April 19 – July 20, 2008 —
In her first exhibition at the Museum of Nebraska Art, Lincoln artist Lisa Bang Hoffmantouches on the universal through the commonplace − photographs of her family. By focusing on her three children (and occasionally her husband and self), Hoffman’s black and white and sepia-like toned prints break past the simply personal and invite memories of childhood and family together with feelings of awkwardness, joy, longing, and even fear or uncertainty.

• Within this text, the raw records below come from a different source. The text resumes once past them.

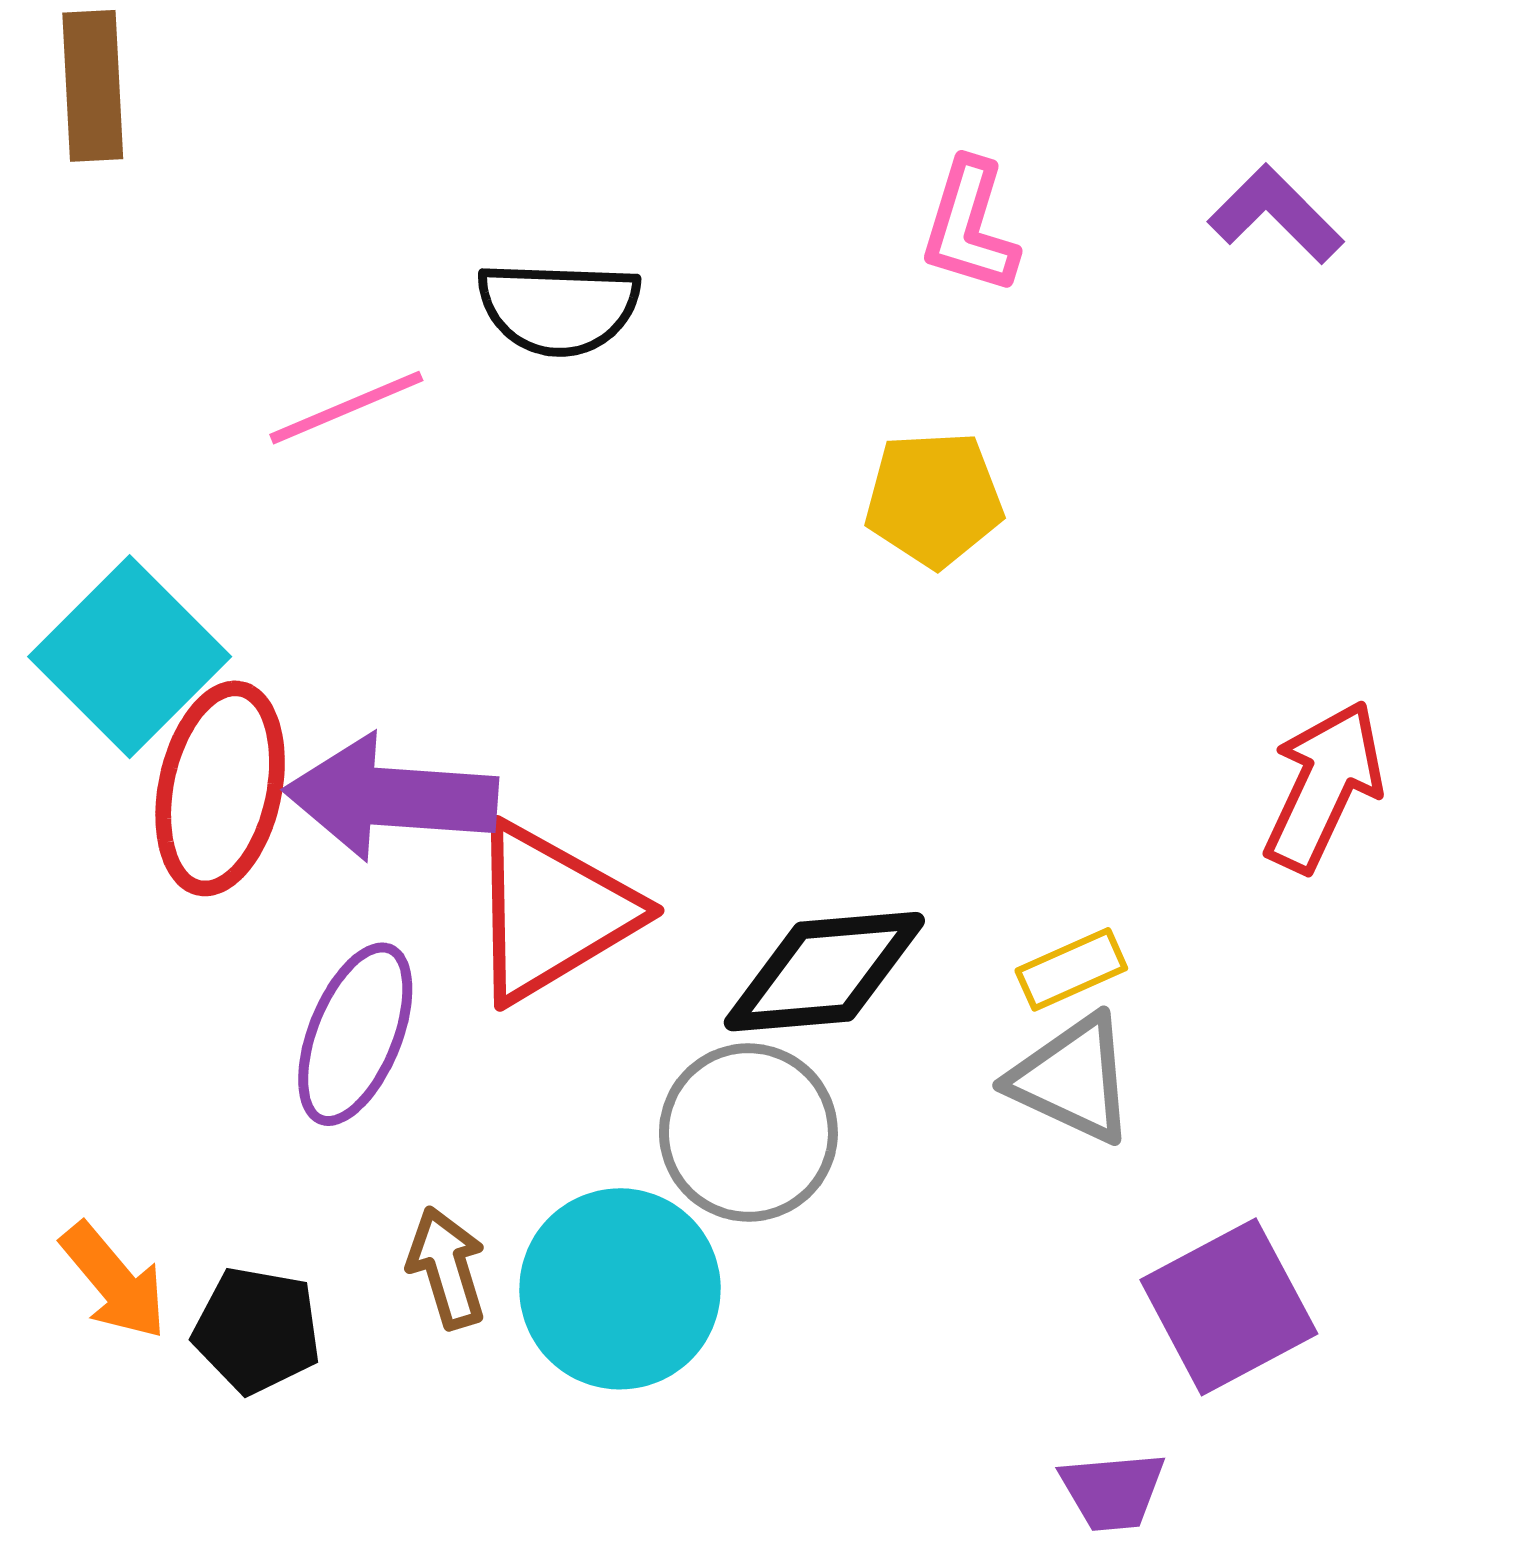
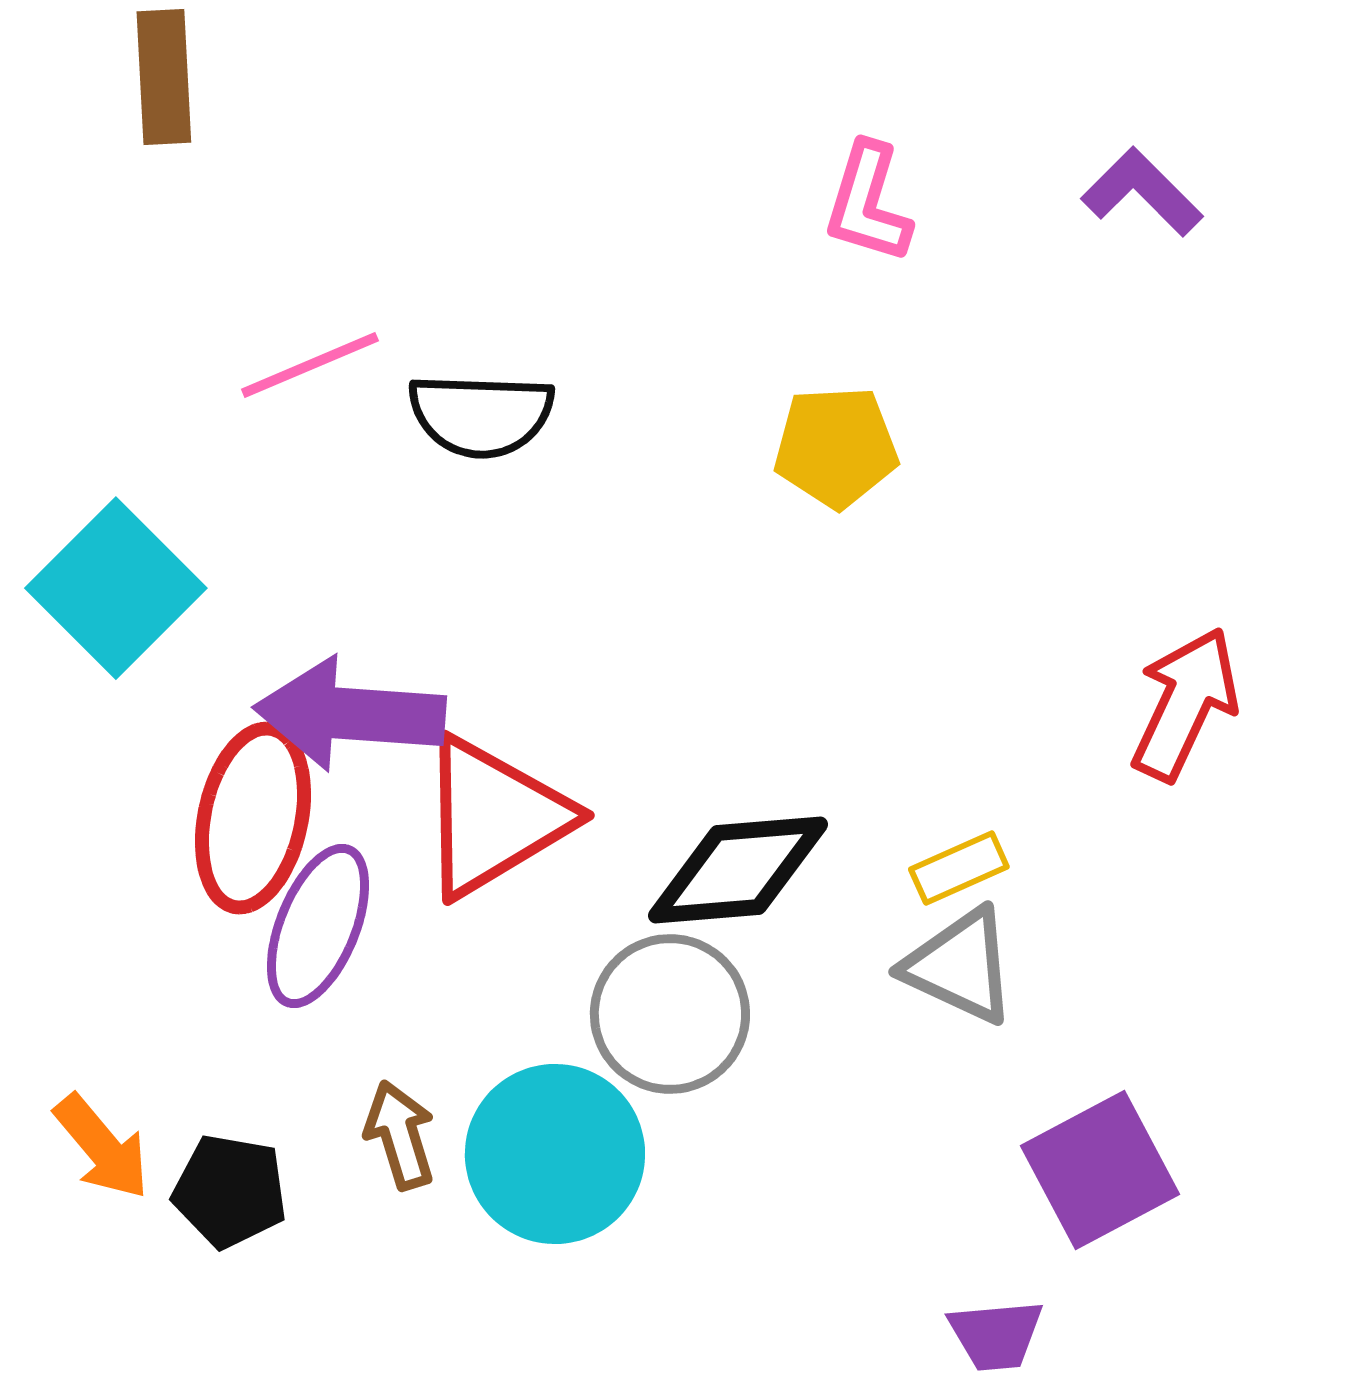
brown rectangle: (93, 86) -> (164, 77), moved
black semicircle: (559, 308) -> (481, 415), moved
red ellipse: (220, 788) -> (253, 818), moved

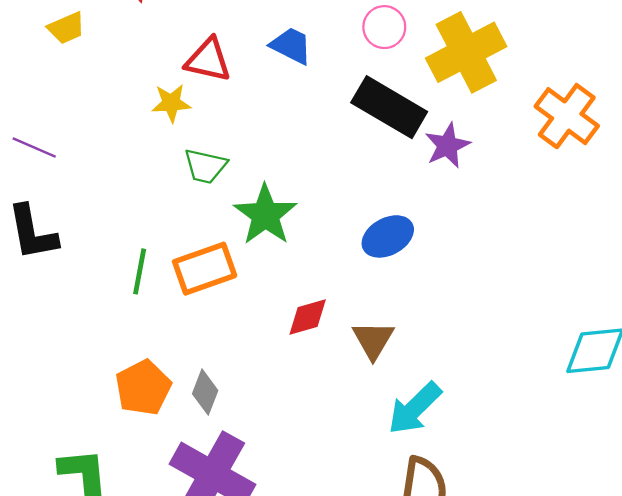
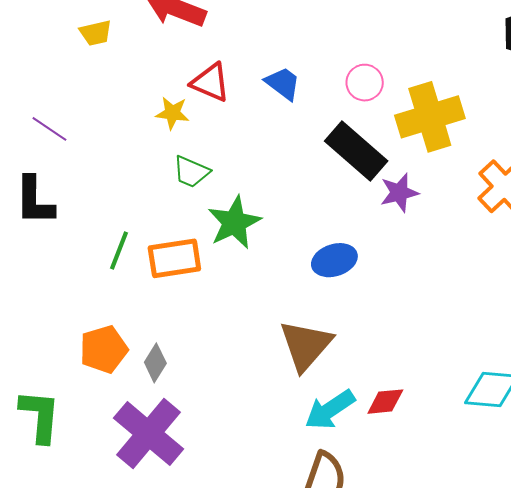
red diamond: (308, 317) -> (385, 402), moved
brown triangle: (373, 340) -> (306, 345), size x1.5

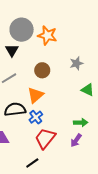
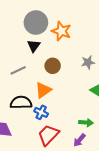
black triangle: (12, 50) -> (34, 46), moved
blue cross: (36, 117) -> (41, 112), turned -32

Through glimpses of time caught primarily with a 35mm camera, the images are akin to simple family photographs − specifically to vintage prints because of their scale, subject, and manner of printing. While the print sizes vary, the majority of the works lean toward the small (4×6 or 8×10) as the artist chose to take advantage of the 35mm format to allow “tight placements and cropping to direct the content of the image.” While presenting the known is an advantage in approachability with the work, it can also impart the idea that a viewer could produce the same photographs (an “I could do that” notion). Yet there is specific intentionality with these photographs that is grounded in knowledge of the history of photography, much time with the camera and in the darkroom, and producing digital prints (the exhibition is comprised of both film and digital work).
The moments that are caught are sometimes blurry and the snatches of imagery come at the viewer in a fragmented and sometimes disorderly way. This is how we remember – not always in the specifics, but in bits and pieces and through emotion, smell, taste, and touch. Hoffman’s photographs call out to those fragments: capturing a half smile from a daughter that is all too familiar to a mother (Julien Holding Grass), or the funny awkwardness of maturity intersecting with childhood as a child attempts to swim in a kiddie pool that she has clearly outgrown (Kiddie Pool). Through these photographs the artist evokes the commonality of the life experience of us all.
Lisa Bang Hoffman’s study of art began in 1989 with an Associate of Arts degree from Waldorf College, Forest City, Iowa. Two years later, she received a Bachelor of Arts from Gustavus Adolphus College, St. Peter, Minnesota before study at the University of Minnesota, Minneapolis. In 1995 she completed a Master of Fine Art at the University of Nebraska-Lincoln. Hoffman has taught at various Nebraska schools including Southeast Community College, Lincoln; Concordia University, Seward; Doane College, Crete; and the University of Nebraska-Lincoln. Her photographs have been included in numerous exhibitions including those at Bemis Center for Contemporary Arts, Omaha, Nebraska; Soho Photo, New York City; Illinois Institute of Art − Chicago, Illinois; Barrett Art Center, Poughkeepsie, New York; and Salina Art Center, Salina, Kansas. In 2004, she was presented the Distinguished Artist Award by the Nebraska Arts Council. The following year, she received the Gaudi Medal at the VI International Biennial of Photography at the Institut Municipal d’Acció Cultural, Reus, Catalonia, Spain.